Filling Station offers up 30 taps that run the gamut across styles and breweries. On my last visit, I had a super malty quad from Belgium, a fresh and hoppy IPA from Madison, and a tart gose from somewhere in the U.S. (it was my third beer, so my note taking skills were a bit substandard). It’s easily the largest offering of draft beer in the Riverwest neighborhood.
Riverwest Filling Station
701 E. Keefe Ave.
Handicap access: Yes
CC, FB, OD, SB, FF, GF
Hours: Tu-Th 4 p.m.-2a.m., F-Sa 11 a.m.-2:30 a.m., Su 11 a.m.-2 a.m.
They also feature a couple of excellent house-infused vodkas finely utilized in their house-made Bloody Mary mix, though spicy spirit aficionados will approve of the ghost pepper-infused vodka as a shot and appreciate the combination of heat and alcohol burn that goes all the way down to your stomach—excellent for a winter afternoon. Their Hangover Bloody ($11) uses garlic-infused vodka alongside horseradish for a nice kick, in addition to some fantastic pickled veggie accouterments. Visit during brunch (Friday-Sunday, 11 a.m.-3 p.m.) to take advantage of an $8 deal on all bloodies.

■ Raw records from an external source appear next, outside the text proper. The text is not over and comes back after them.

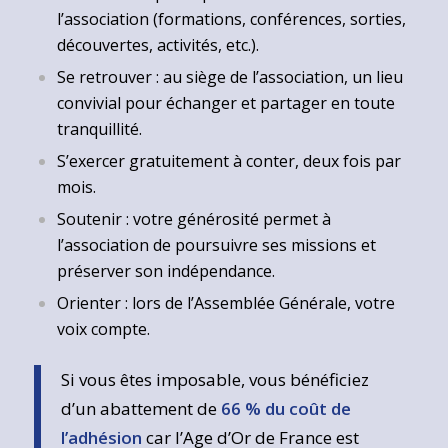
l’association (formations, conférences, sorties,
découvertes, activités, etc.).
Se retrouver : au siège de l’association, un lieu
convivial pour échanger et partager en toute
tranquillité.
S’exercer gratuitement à conter, deux fois par
mois.
Soutenir : votre générosité permet à
l’association de poursuivre ses missions et
préserver son indépendance.
Orienter : lors de l’Assemblée Générale, votre
voix compte.
Si vous êtes imposable, vous bénéficiez
d’un abattement de
66 % du coût de
l’adhésion
car l’Age d’Or de France est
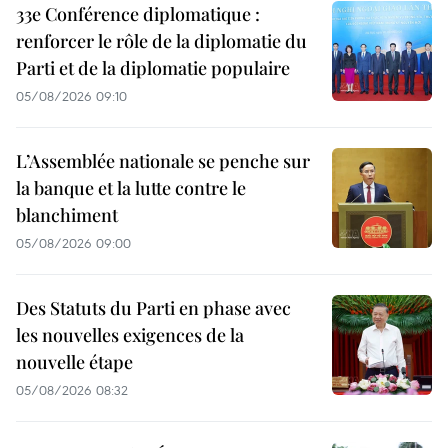
33e Conférence diplomatique :
renforcer le rôle de la diplomatie du
Parti et de la diplomatie populaire
05/08/2026 09:10
L’Assemblée nationale se penche sur
la banque et la lutte contre le
blanchiment
05/08/2026 09:00
Des Statuts du Parti en phase avec
les nouvelles exigences de la
nouvelle étape
05/08/2026 08:32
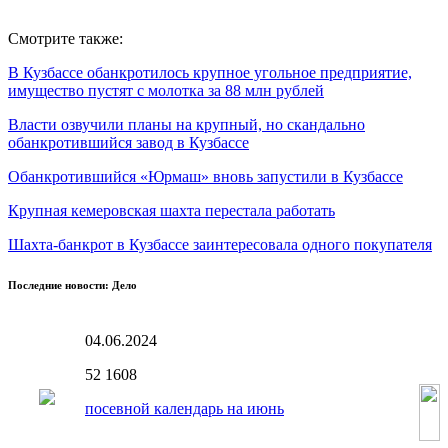
Смотрите также:
В Кузбассе обанкротилось крупное угольное предприятие,
имущество пустят с молотка за 88 млн рублей
Власти озвучили планы на крупный, но скандально
обанкротившийся завод в Кузбассе
Обанкротившийся «Юрмаш» вновь запустили в Кузбассе
Крупная кемеровская шахта перестала работать
Шахта-банкрот в Кузбассе заинтересовала одного покупателя
Последние новости: Дело
04.06.2024
52
1608
посевной календарь на июнь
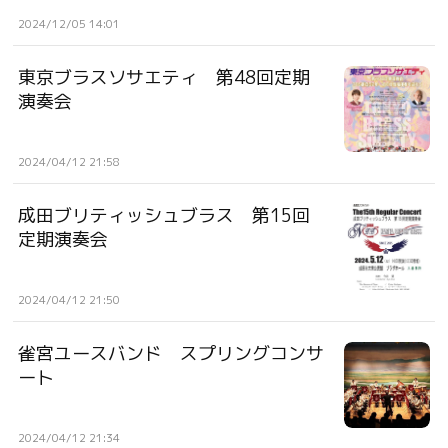
2024/12/05 14:01
東京ブラスソサエティ 第48回定期
演奏会
2024/04/12 21:58
成田ブリティッシュブラス 第15回
定期演奏会
2024/04/12 21:50
雀宮ユースバンド スプリングコンサ
ート
2024/04/12 21:34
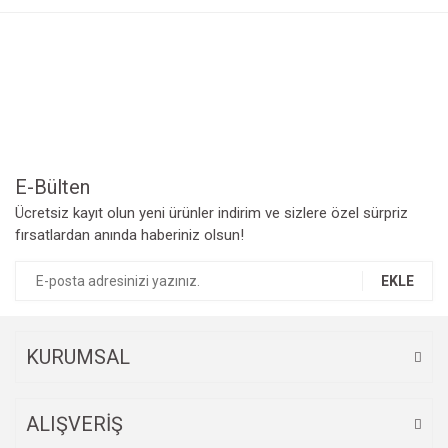
Görüş ve önerileriniz için teşekkür ederiz.
Yorum Yaz
Ürün resmi kalitesiz, bozuk veya görüntülenemiyor.
Ürün açıklamasında eksik bilgiler bulunuyor.
Ürün bilgilerinde hatalar bulunuyor.
Ürün fiyatı diğer sitelerden daha pahalı.
Bu ürüne benzer farklı alternatifler olmalı.
E-Bülten
Ücretsiz kayıt olun yeni ürünler indirim ve sizlere özel sürpriz
fırsatlardan anında haberiniz olsun!
EKLE
Gönder
KURUMSAL
ALIŞVERİŞ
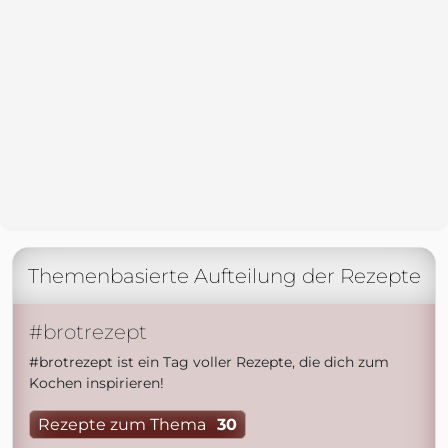
Themenbasierte Aufteilung der Rezepte
#brotrezept
#brotrezept ist ein Tag voller Rezepte, die dich zum
Kochen inspirieren!
Rezepte zum Thema
30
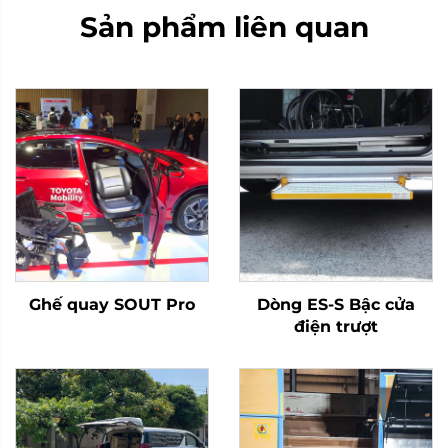
Sản phẩm liên quan
Ghế quay SOUT Pro
Dòng ES-S Bậc cửa
điện trượt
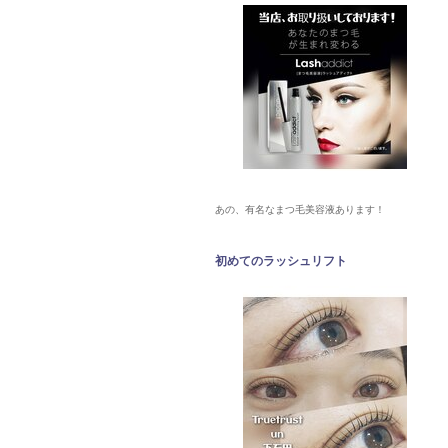
あの、有名なまつ毛美容液あります！
初めてのラッシュリフト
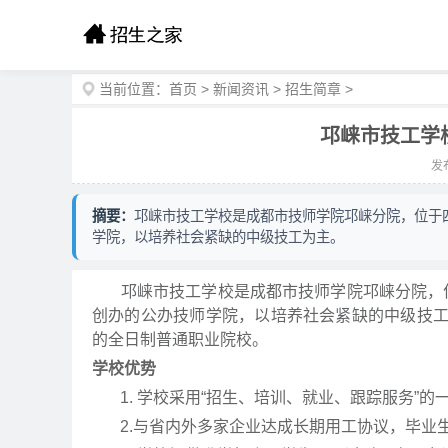
当前位置：
首页
>
新闻资讯
>
招生简章
>
邛崃市技工学
发布
摘要：
邛崃市技工学校是成都市技师学院邛崃分院，位于
学院，以培养社会紧缺的中级技工为主。
邛崃市技工学校是成都市技师学院邛崃分院，位
创办的公办技师学院，以培养社会紧缺的中级技
的全日制普通职业院校。
学校优势
1. 学校采用“招生、培训、就业、跟踪服务”的
2.与省内外多家企业达成长期用工协议，毕业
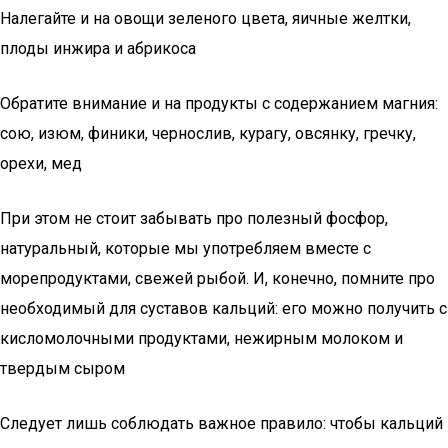
Налегайте и на овощи зеленого цвета, яичные желтки,
плоды инжира и абрикоса
Обратите внимание и на продукты с содержанием магния:
сою, изюм, финики, чернослив, курагу, овсянку, гречку,
орехи, мед
При этом не стоит забывать про полезный фосфор,
натуральный, которые мы употребляем вместе с
морепродуктами, свежей рыбой. И, конечно, помните про
необходимый для суставов кальций: его можно получить с
кисломолочными продуктами, нежирным молоком и
твердым сыром
Следует лишь соблюдать важное правило: чтобы кальций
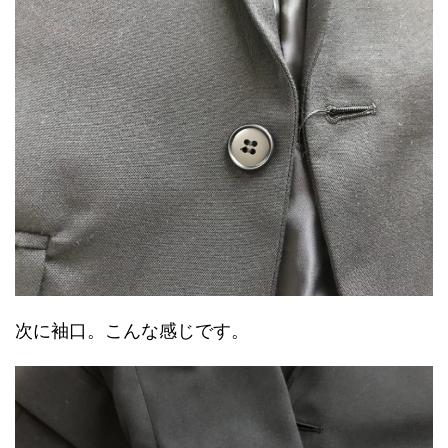
次に袖口。こんな感じです。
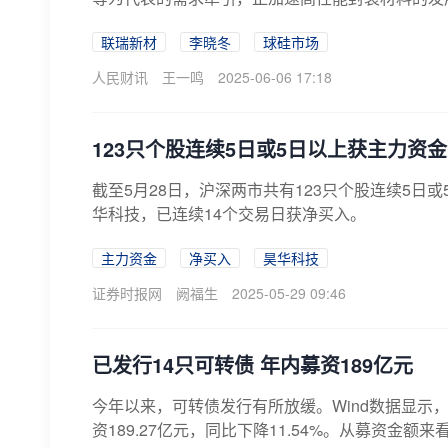
联瑞新材
李晓冬
球硅市场
人民财讯
王一鸣
2025-06-06 17:18
123只个股连续5日或5日以上获主力资
截至5月28日，沪深两市共有123只个股连续5
华科技，已连续14个交易日获净买入。
主力资金
净买入
昊华科技
证券时报网
阙福生
2025-05-29 09:46
已发行14只可转债 年内募资189亿元
今年以来，可转债发行有所放缓。Wind数据显示
资189.27亿元，同比下降11.54%。从募资金额来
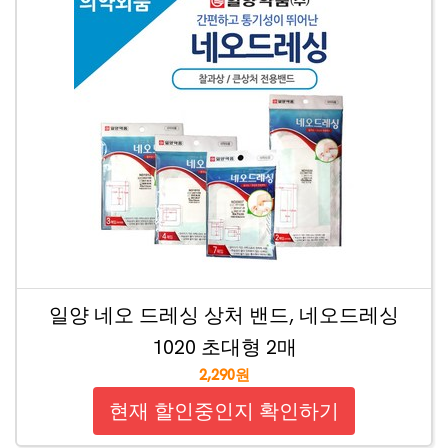
일양 네오 드레싱 상처 밴드, 네오드레싱
1020 초대형 2매
2,290원
현재 할인중인지 확인하기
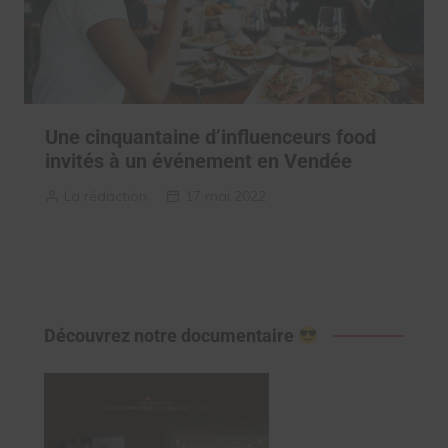
Une cinquantaine d’influenceurs food
invités à un événement en Vendée
La rédaction
17 mai 2022
Découvrez notre documentaire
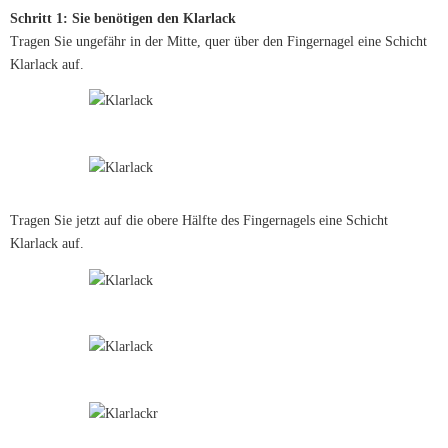
Schritt 1: Sie benötigen den Klarlack
Tragen Sie ungefähr in der Mitte, quer über den Fingernagel eine Schicht
Klarlack auf.
Tragen Sie jetzt auf die obere Hälfte des Fingernagels eine Schicht
Klarlack auf.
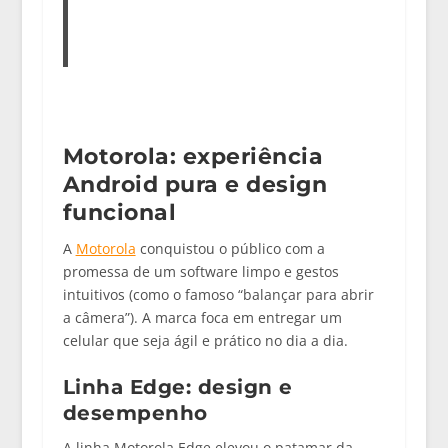
Motorola: experiência
Android pura e design
funcional
A
Motorola
conquistou o público com a
promessa de um software limpo e gestos
intuitivos (como o famoso “balançar para abrir
a câmera”). A marca foca em entregar um
celular
que seja ágil e prático no dia a dia.
Linha Edge: design e
desempenho
A linha
Motorola Edge
elevou o patamar da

Along with that wide variety of beer options and spirits, Filling Station has some really fantastic food. Owner Bryan Atinsky spent over a decade in Israel, and the influence of their cuisine is all over the menu. For an appetizer, the trio of hummus, babaganouj and tahina ($13) served with plenty of pita is a fine example of fresh Middle Eastern cuisine: the babaganouj, especially, is a roasty delight.
The Israeli influence is obvious with the Jerusalem Chicken Schnitzel Sandwich ($11), which features a wonderfully tenderized and spiced schnitzel topped with hummus, tahina, pickles, fresh red onion, and S’khoug, a spicy Yemenite sauce. The sandwich has a lovely crunch, and the spiciness of its seasoning and the S’khoug is moderated by the hummus and tahina’s creaminess.
Of course, any good corner bar that serves food should have a dope hamburger, and Filling Station meets that requirement with ease. Their hamburger ($10, $1/topping) is one of my go-to Riverwest comfort foods. I like to stack it with ghost peppers grown in the garden right behind the restaurant, and add some mushrooms cooked in a rotating stout beer for a little extra umami. For a side, while their French Fries are fine, the Sweet Potato Fries have much more character.
Riverwest Filling Station is more than just a place to drop into for a quick growler; it’s a laid-back restaurant with solid food and a comfortable ambiance.